Deviations from ideality can significantly impact the equilibrium vapor pressure.
Surface Tension (σ_surface):
Affects the Kelvin effect.
Dependent on particle composition and temperature.
Influential for small particles where curvature effects are pronounced.

Applications and Implications:

Aerosol Growth: These equations are vital for predicting how aerosols grow through condensation, impacting visibility, climate forcing, and human health.
Cloud Formation: Understanding condensation with latent heat is essential for cloud microphysics, influencing cloud droplet activation and lifetime.
Air Quality Modeling: Accurately modeling gas-particle partitioning helps in predicting pollutant behavior and secondary aerosol formation.

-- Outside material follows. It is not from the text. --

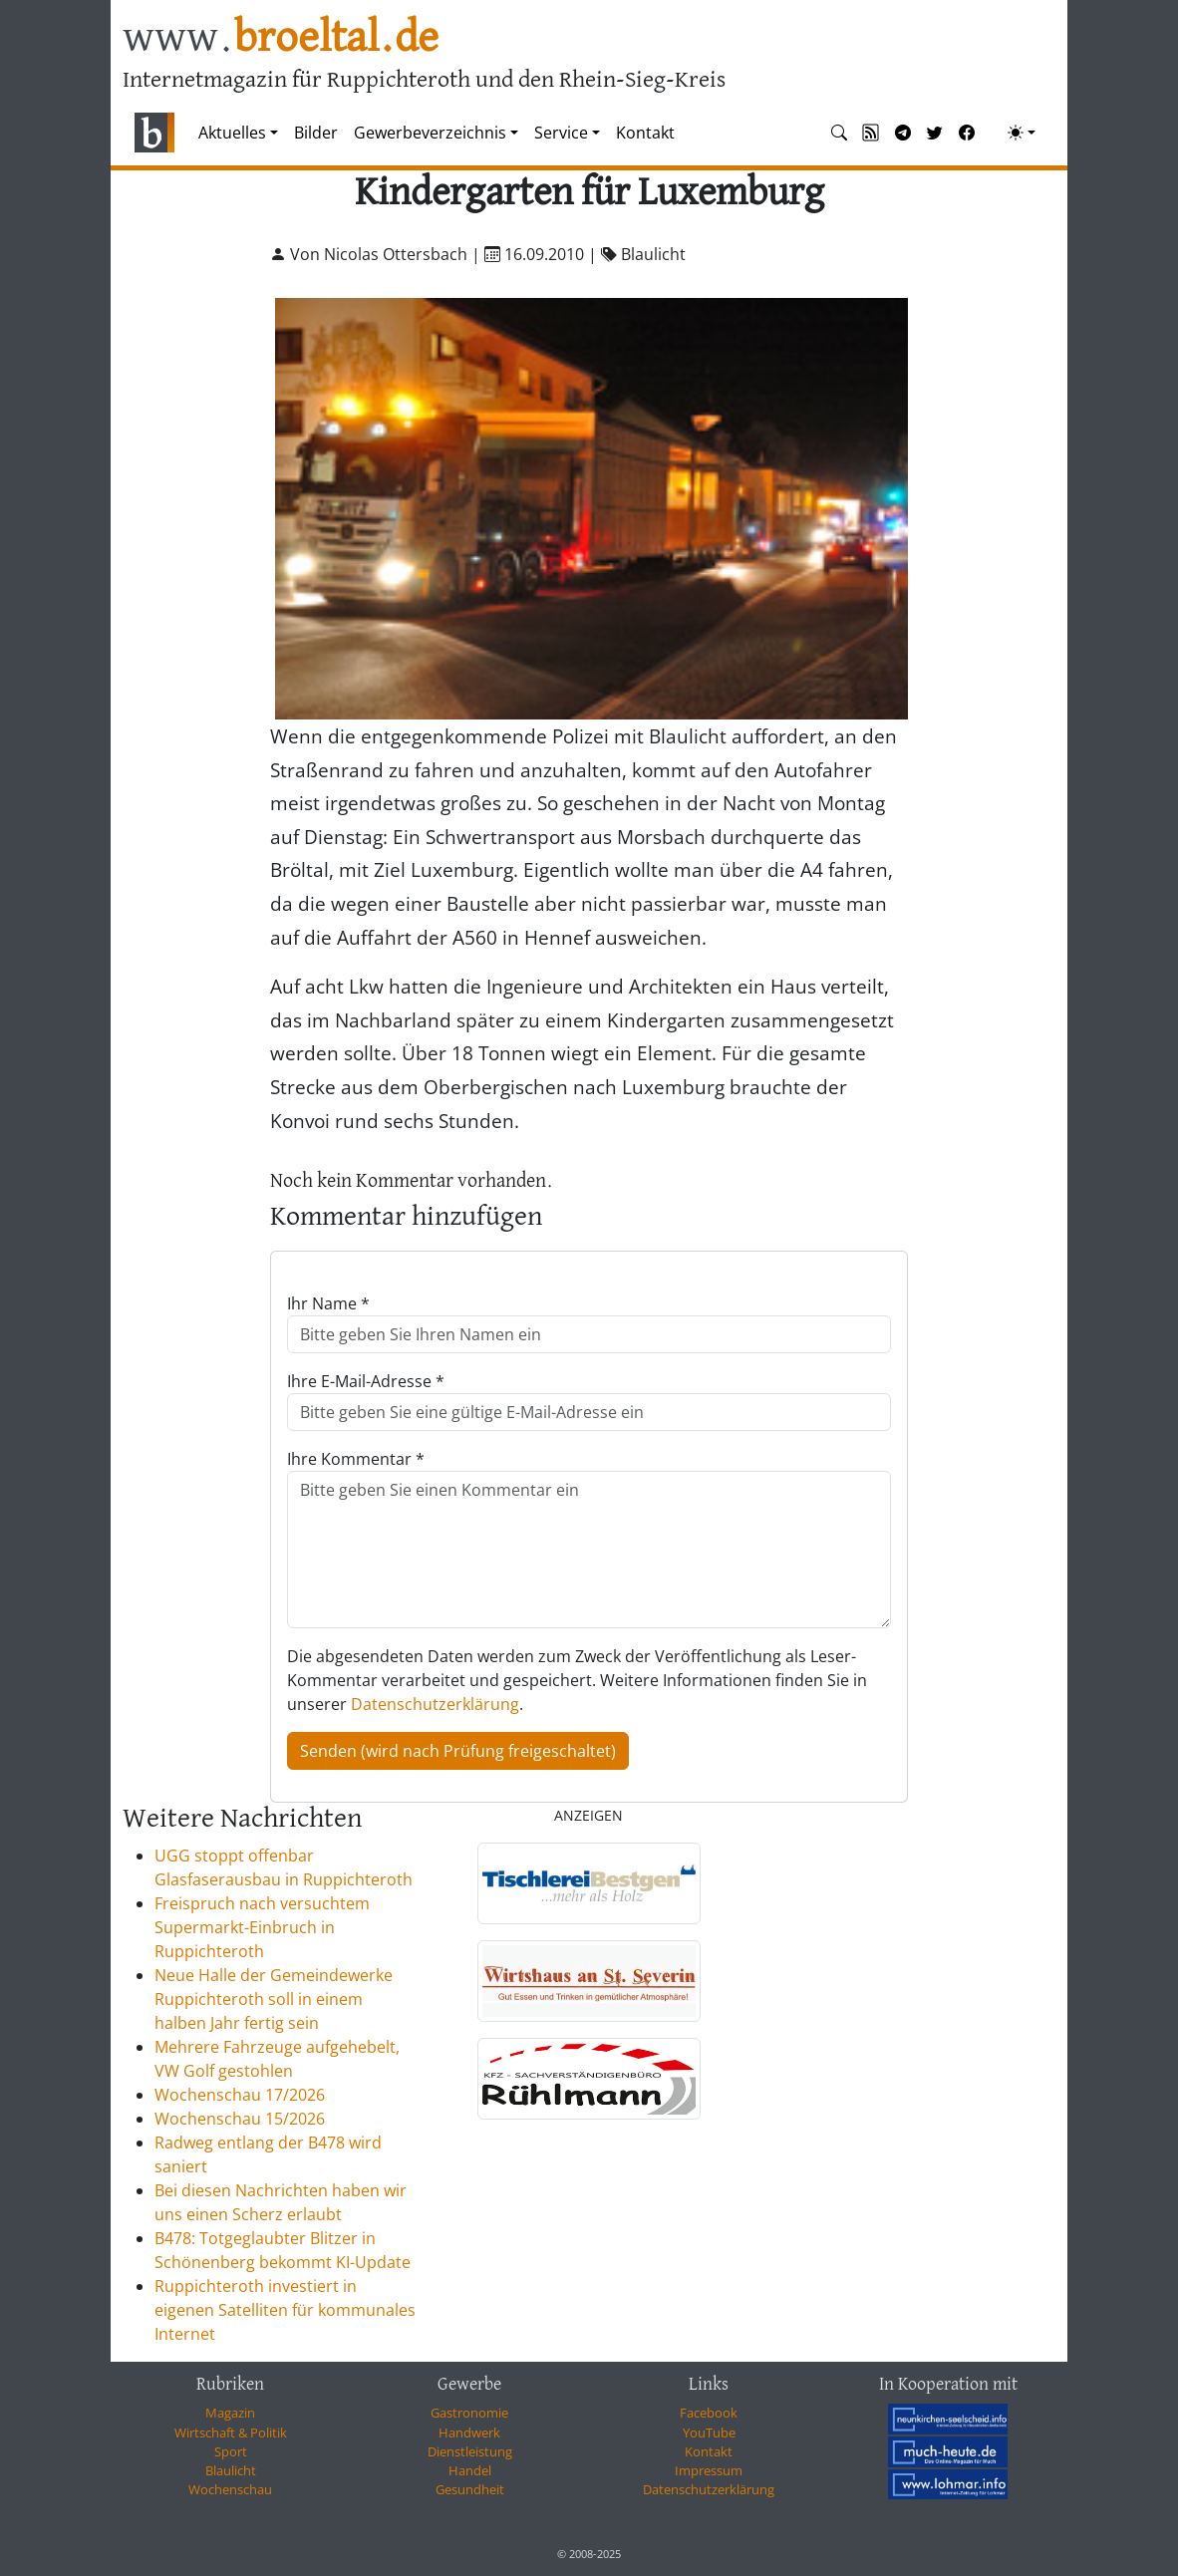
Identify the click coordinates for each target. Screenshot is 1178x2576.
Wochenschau (230, 2489)
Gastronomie (469, 2413)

Assumptions and Limitations:

Isothermal Assumption: In the isothermal equation, neglecting latent heat is valid only when temperature changes are negligible. For processes involving significant heat exchange, the non-isothermal equation should be used.
Spherical Particles: The equations assume particles are spherical, which may not hold true for all aerosols (e.g., fractal soot particles).
Uniform Composition: Assumes homogeneous particle composition. In reality, phase separation or gradients may exist within particles.

Further Considerations:

Multicomponent Systems: In mixtures, interactions between different species can complicate calculations. Mutual diffusion coefficients and interactive effects need to be considered.
Dynamic Conditions: Environmental factors like fluctuating temperature and pressure can affect condensation rates. Real-world applications may require time-dependent modeling.
Parameter Estimation: Accurate values for parameters like Dᵢ, αᵢ, and γᵢ are necessary for precise predictions but can be challenging to obtain, especially for complex organic species.

Conclusion¶

By reviewing the equations and expanding on the descriptions, we enhance the understanding of condensation processes in aerosol dynamics. The interplay between mass transfer, thermodynamics, and kinetics is critical for accurately modeling aerosol behavior. Recognizing the importance of each parameter and the assumptions inherent in these equations allows for more informed application and interpretation in research and environmental modeling.

References¶

Topping, D., & Bane, M. (2022). Introduction to Aerosol Modelling. Wiley. DOI: 10.1002/9781119625728
Seinfeld, J. H., & Pandis, S. N. (2016). Atmospheric Chemistry and Physics: From Air Pollution to Climate Change (3^rd ed.). Wiley.